Y, sin embargo, desterrando los prejuicios, lo cierto es que el cine de Saura tenía interés y se las arreglaba para hablar de la España franquista sorteando la censura a base de metáforas que apuntaban por encima de la cabeza de los funcionarios sombríos que decidían la exhibición o el secuestro de las películas. En estos casos, hacer cine “raro” era mucho más que una pose de intelectual o de exquisito. Erice podía hablar de los “maquis” y los desaparecidos de la Guerra Civil disfrazándolo de cuento de terror infantil, y Saura recurría a un surrealismo de vaga raíz buñueliana para hablar de una España anquilosada en el nacionalcatolicismo y los sindicatos verticales.
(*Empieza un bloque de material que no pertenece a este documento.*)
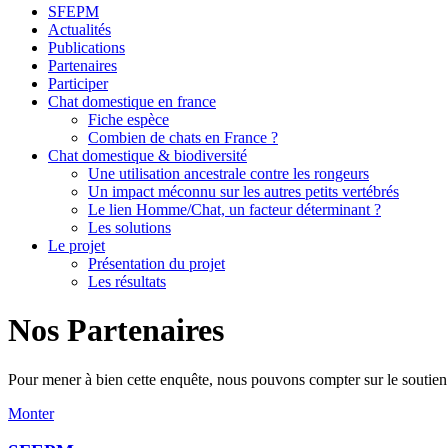
SFEPM
Actualités
Publications
Partenaires
Participer
Chat domestique en france
Fiche espèce
Combien de chats en France ?
Chat domestique & biodiversité
Une utilisation ancestrale contre les rongeurs
Un impact méconnu sur les autres petits vertébrés
Le lien Homme/Chat, un facteur déterminant ?
Les solutions
Le projet
Présentation du projet
Les résultats
Nos Partenaires
Pour mener à bien cette enquête, nous pouvons compter sur le soutie
Monter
El hecho de que José Luis López Vázquez, normalmente un hiperactivo actor cómico dado a pontificar con voz chillona sobre las virtudes físicas de las suecas, apareciera, en “El jardín de las delicias”, como la víctima paralizada de un accidente, es en sí mismo todo un programa: no es difícil ver al actor como una suerte de Louis de Funès a la española, parodiando una serie de idiosincrasias nacionales como el autoritarismo, la histeria más o menos reprimida o la rijosidad concomitante. Verle en la silla de ruedas, midiendo cada gesto, guardando silencio, es toda una revelación, como ver a otro actor, de los que nominan al Oscar en Hollywood y lo ganan con menor esfuerzo.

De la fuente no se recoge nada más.